■ TASK PROMPT:
Starting at the first entry below, repeat all the data word for word and drop the pictures.

MATERIALS PROVIDED: Begin

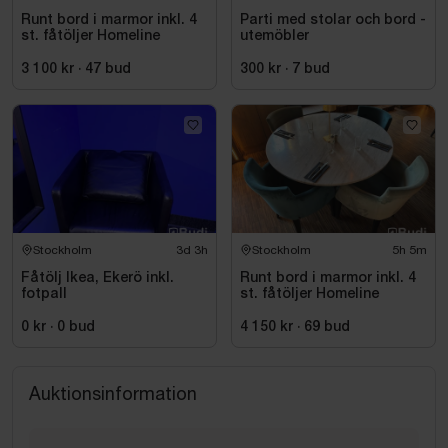
Runt bord i marmor inkl. 4
Parti med stolar och bord -
st. fåtöljer Homeline
utemöbler
3 100 kr
·
47
bud
300 kr
·
7
bud
Stockholm
3d 3h
Stockholm
5h 5m
Fåtölj Ikea, Ekerö inkl.
Runt bord i marmor inkl. 4
fotpall
st. fåtöljer Homeline
0 kr
·
0
bud
4 150 kr
·
69
bud
Auktionsinformation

MATERIALS PROVIDED: End

■ THE ANSWER:
Runt bord i marmor inkl. 4
Parti med stolar och bord -
st. fåtöljer Homeline
utemöbler
3 100 kr
·
47
bud
300 kr
·
7
bud
Stockholm
3d 3h
Stockholm
5h 5m
Fåtölj Ikea, Ekerö inkl.
Runt bord i marmor inkl. 4
fotpall
st. fåtöljer Homeline
0 kr
·
0
bud
4 150 kr
·
69
bud
Auktionsinformation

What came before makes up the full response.